The present figure was in the collection of Ruan Heng (1783-1859, zi Meishu, sobriquet Zhongjia, origin from Yizheng, Jiangsu province, between Nanjing and Yangzhou), who was the younger paternal cousin of the prominent literatary figure Ruan Yuan (1764-1849). His extensive literary works in various genres were published in Chuncaotang congshu [Collectanea from the Springtime Cottage], Zhuhucaotang shichao [Verse collection from the Pearl Lake Cottage], Zhuhucaotang biji [Notes from the Pearl Lake Cottage] and Yingzhou bitan [Notes from the Boat to the Fairy Isles]. He also edited an enormous 200-volume work on the study of Mencius, Qijing Mengzi kaowen bing buyi, as well as several anthologies of contemporary regional poets. Zhuhucaotang (Pearl Lake Cottage), a study and library located on the Ruan family estate (now within Yangzhou city) was probably of special importance to Ruan Heng, who owned a related seal and named his collection of works after the cottage. For more information on the cottage, see Yangzhou fu zhi [Gazeteer of Yangzhou Prefecture], vol. 31, p. 44.
The calf later entered the collection of a renowned Japanese scholar and painter from Kyoto, Tomioka Tessai (1837-1924), who named the present piece ‘Iron Ox’. Tessai’s love of the object is evident in his handscroll which comprises of a painting of the piece and an essay entitled Record of the Ancient Iron Ox. According to the essay, Tessai first saw the present piece “fifty years earlier” in the late 1860s in Kyoto, and he often reminisced about the encounter afterwards. He mentioned various owners before him, who greatly admired its rare elegance and treasured it despite its rustic appearance. The essay ends with one of his seals and his signature “Old Man Tessai, Hyakuren, at the age of 86,” suggesting that the handscroll can be dated to 1921.
Tomioka Tessai (originally named Hyakuren, zi Muken and sobriquet Yuken, later known as Tetsugai or Tetsu Dojin) was born and raised in Kyoto, where he also spent most of his adult life. Tessai received a literary education focusing on Kokugaku (national study), Buddhism, Confucianism, especially the school of Wang Yangming. In the 1860s, during the Meiji Restoration, he supported the transition from the shoganate to imperial rule. After the Restoration in 1868, in order to learn about local customs, geography and history, he travelled extensively throughout Japan and served as chief priest at various Shinto shrines.
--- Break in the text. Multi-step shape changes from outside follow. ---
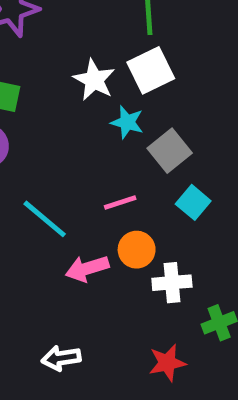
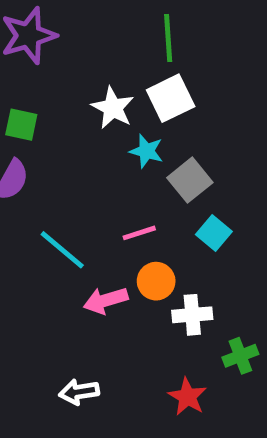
red star: (167, 363) -> (187, 397), turned -30

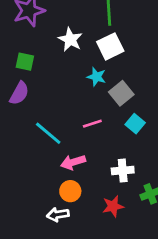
white star: (113, 108) -> (70, 40), moved
orange circle: (156, 281) -> (70, 191), moved
red star: (187, 397) -> (113, 206), moved, turned 30

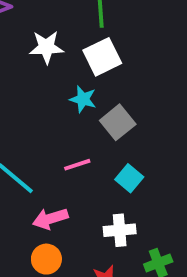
white star: (70, 40) -> (46, 47), turned -30
cyan square: (135, 124) -> (129, 178), moved

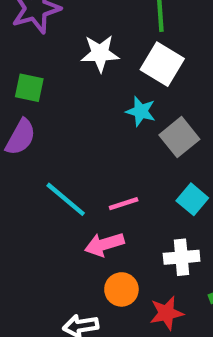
white square: (102, 57) -> (162, 64), turned -33
pink line: (77, 165) -> (124, 204), moved
orange circle: (46, 259) -> (121, 289), moved

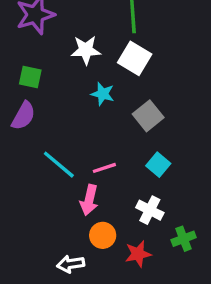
cyan star: (141, 111) -> (103, 94), moved
pink arrow: (104, 244) -> (89, 200), turned -60
white cross: (182, 257) -> (150, 210), turned 32

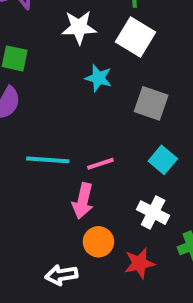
gray square: (148, 116) -> (151, 103), turned -32
cyan line: (59, 165) -> (48, 160), turned -36

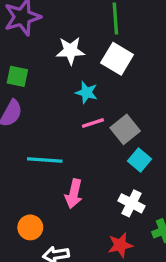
gray square: (151, 103) -> (125, 129), moved, turned 32
pink line: (100, 164) -> (93, 123), moved
orange circle: (98, 242) -> (30, 227), moved

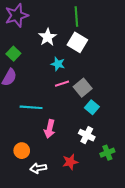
white star: (70, 51) -> (48, 37), turned -30
green square: (17, 76) -> (13, 54), turned 32
red star: (120, 245) -> (70, 162), moved

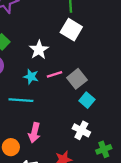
white star: (48, 37) -> (39, 50), moved
cyan star: (58, 64) -> (31, 77), moved
pink arrow: (50, 129) -> (34, 133), moved

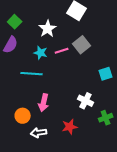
gray square: (77, 79) -> (82, 45), moved
cyan square: (87, 100) -> (106, 74), moved, turned 32

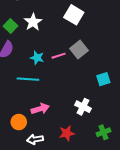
white star: (48, 29) -> (33, 22), moved
pink arrow: (44, 103) -> (40, 109), turned -120
green cross: (106, 118) -> (103, 132), moved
Tessai studied painting since the age of 19, but only became a painter after his return to Kyoto in 1881, at the age of 44. Regarded as the last great Japanese Nanga ‘Southern-style’ painter, Tessai demonstrated in his works a distinct individual style which hints at the Southern Song literary tradition, the influence of Ming and Qing scholarly paintings, as well as inspiration from nature. His paintings and calligraphy, treasured in Japan, are held in many museums, including the Tessai Museum in Takarazuka.